_Work request_
Straight copy, no pictures: transcribe each entry as it stands.

_Information provided_

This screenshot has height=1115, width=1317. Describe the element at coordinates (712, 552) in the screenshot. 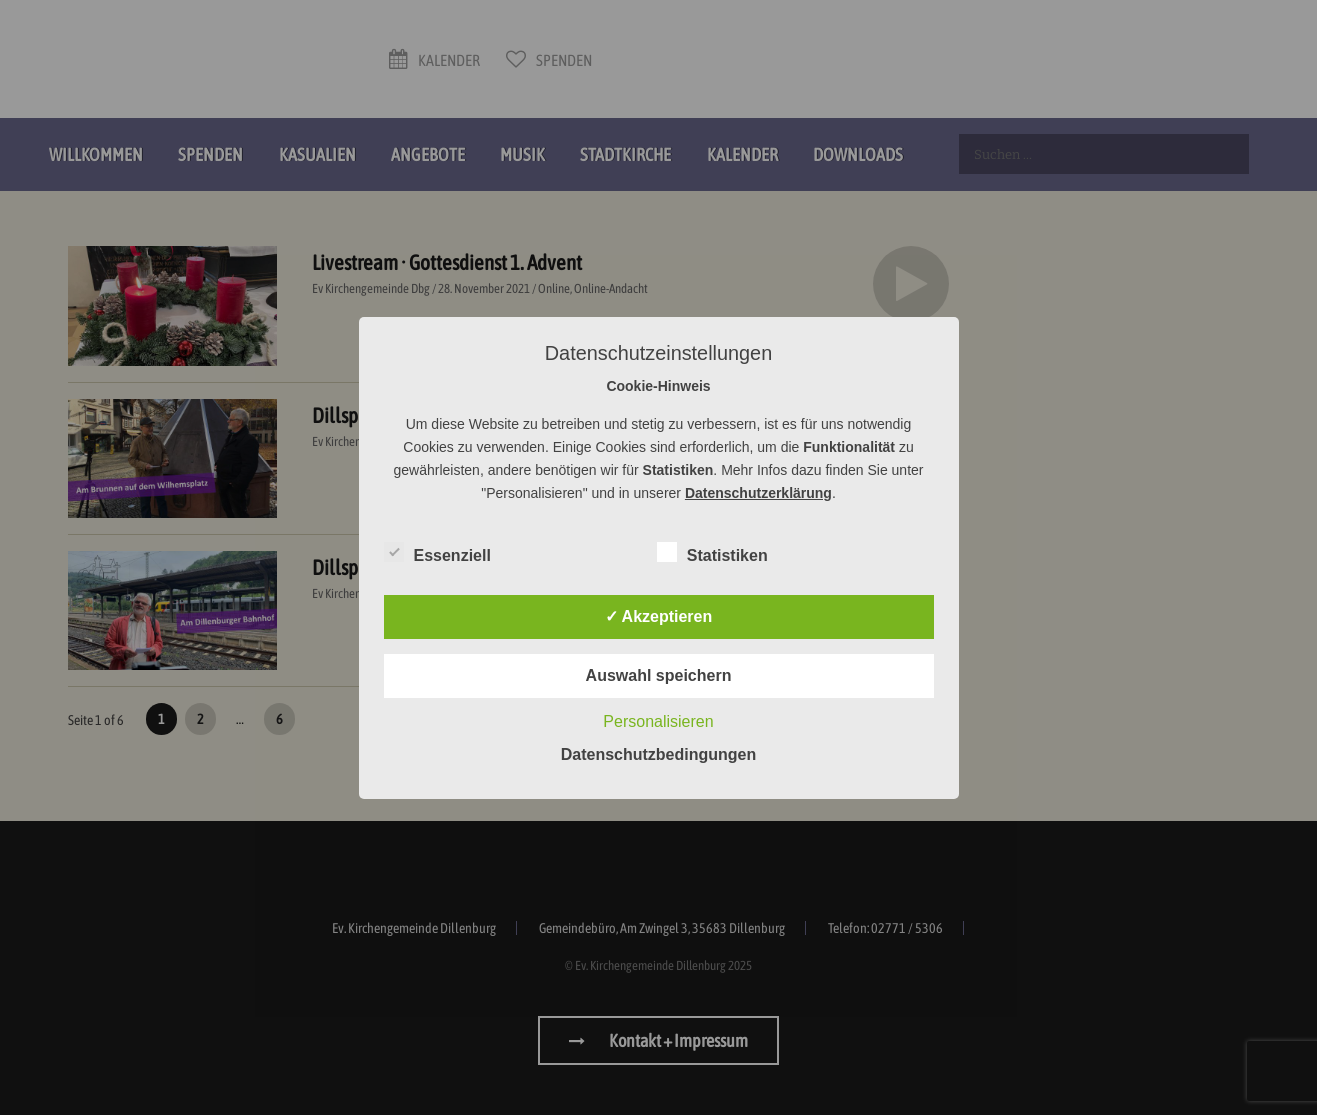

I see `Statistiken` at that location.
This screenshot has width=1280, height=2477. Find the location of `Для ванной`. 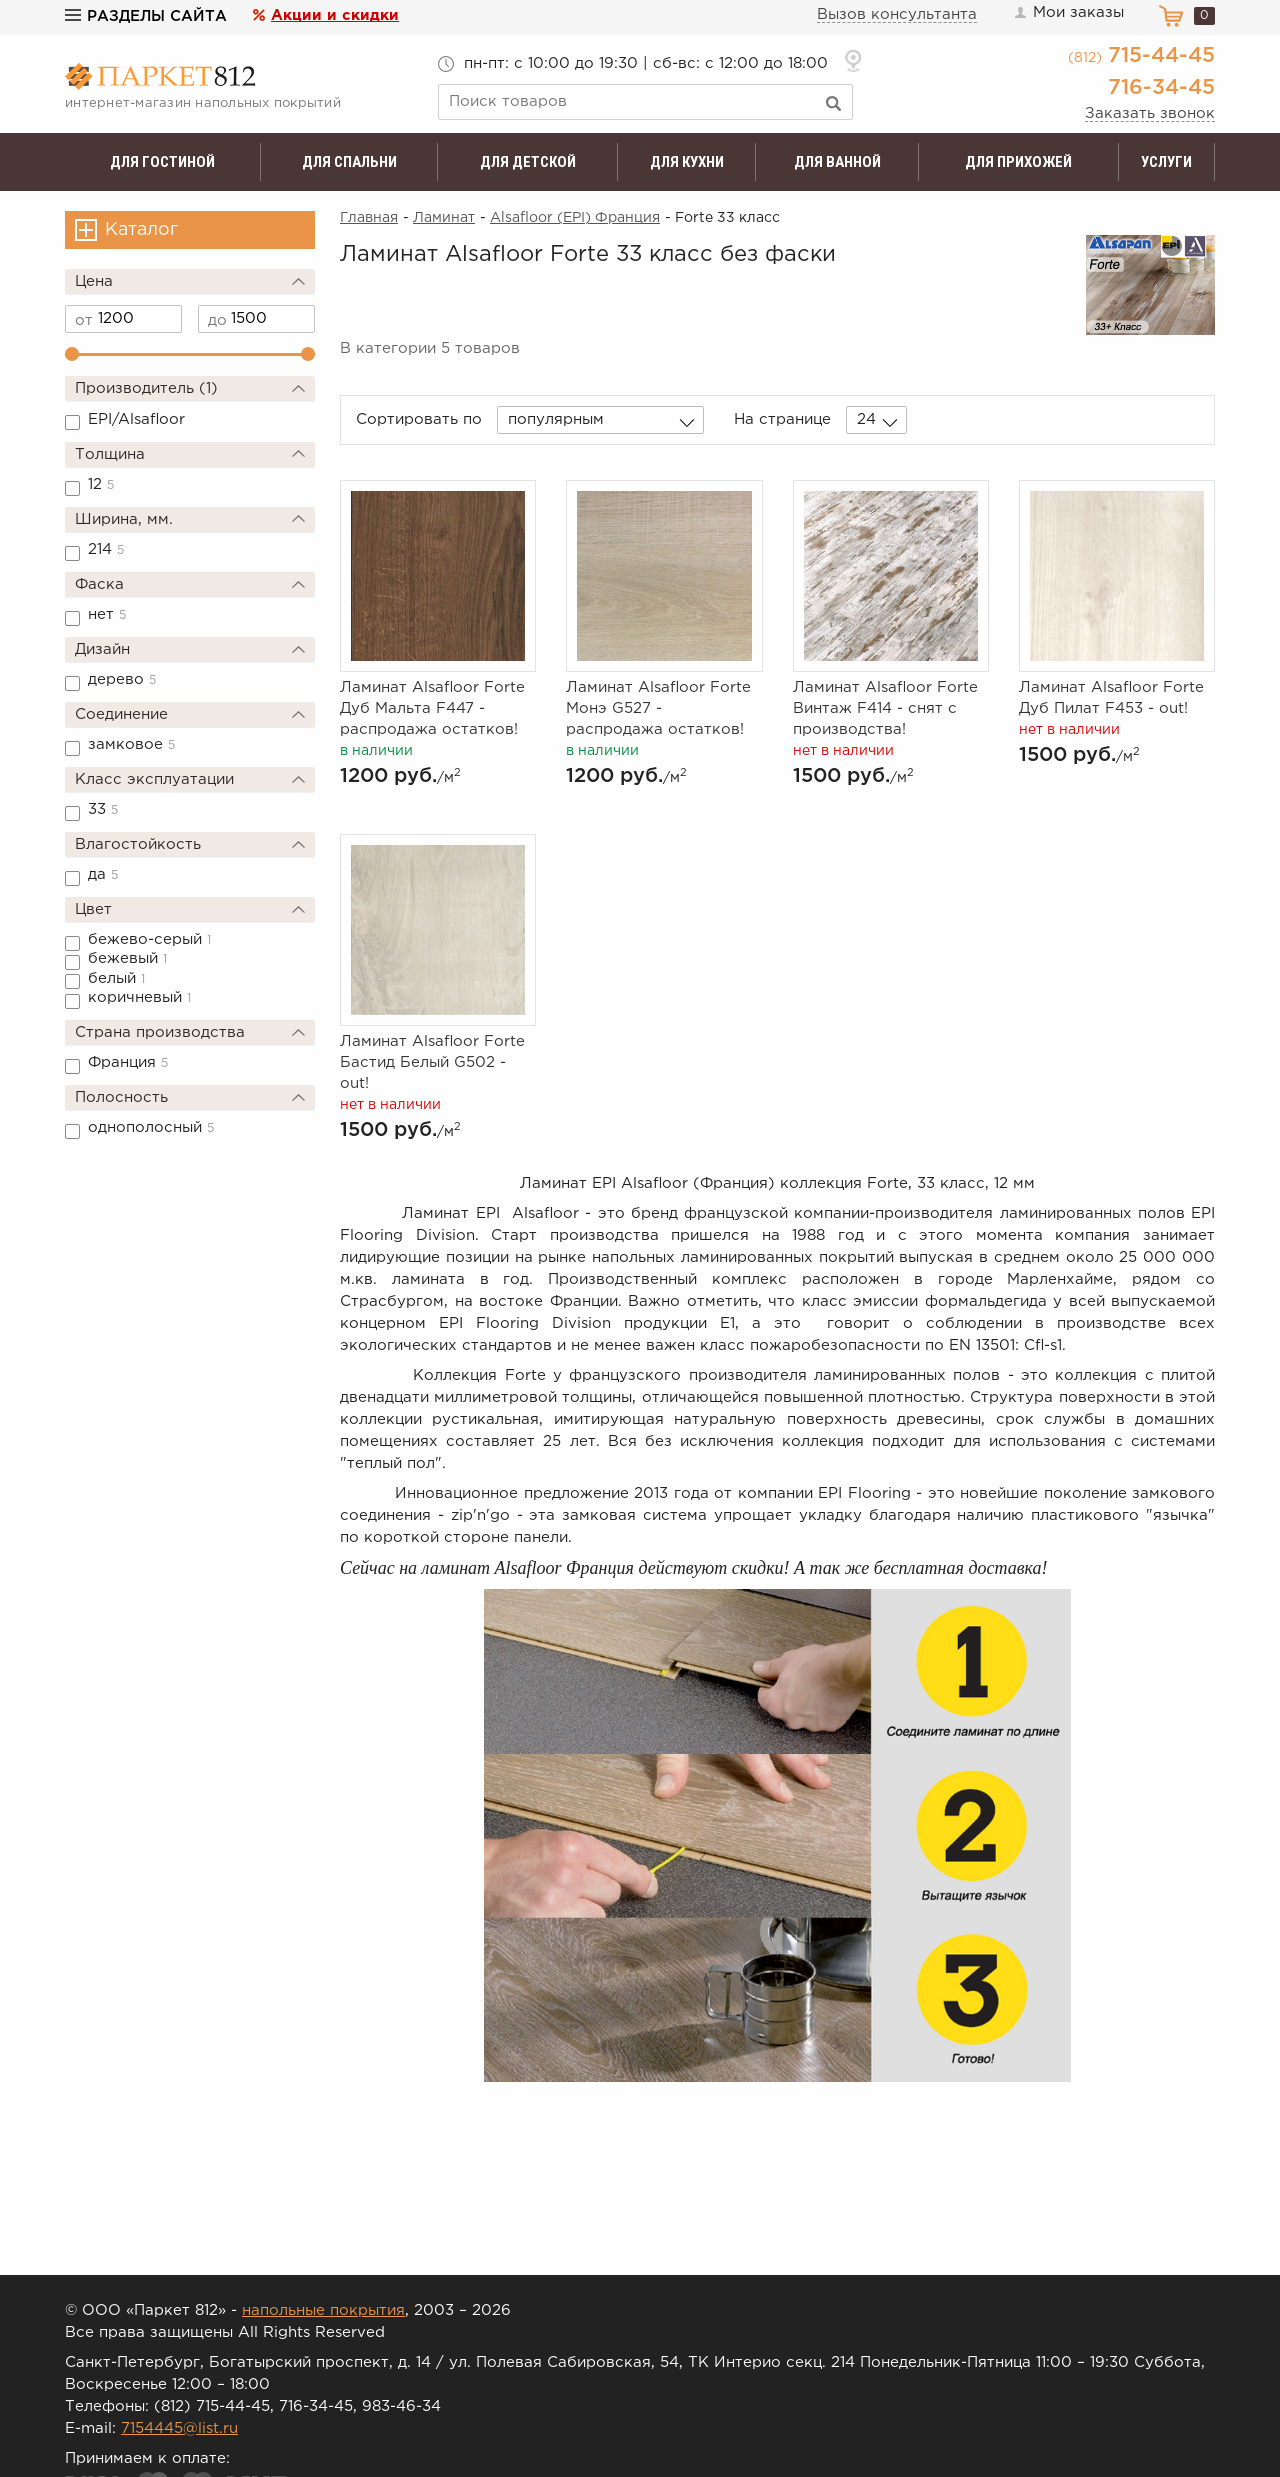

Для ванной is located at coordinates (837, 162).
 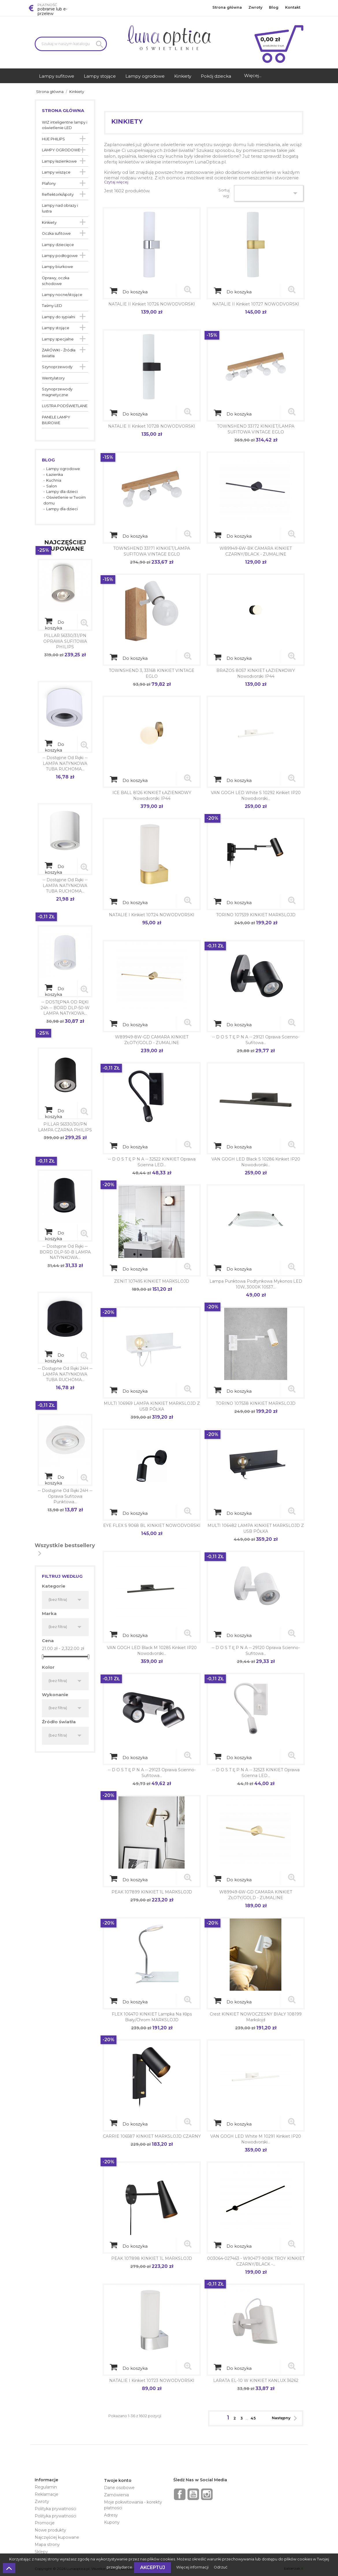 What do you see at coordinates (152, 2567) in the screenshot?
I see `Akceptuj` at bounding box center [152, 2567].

_Answer to the problem_
This screenshot has height=1115, width=1317. Describe the element at coordinates (712, 552) in the screenshot. 

I see `Statistiken` at that location.
This screenshot has width=1280, height=2477. Find the location of `Для ванной`. 

Для ванной is located at coordinates (837, 162).
  What do you see at coordinates (152, 2567) in the screenshot?
I see `Akceptuj` at bounding box center [152, 2567].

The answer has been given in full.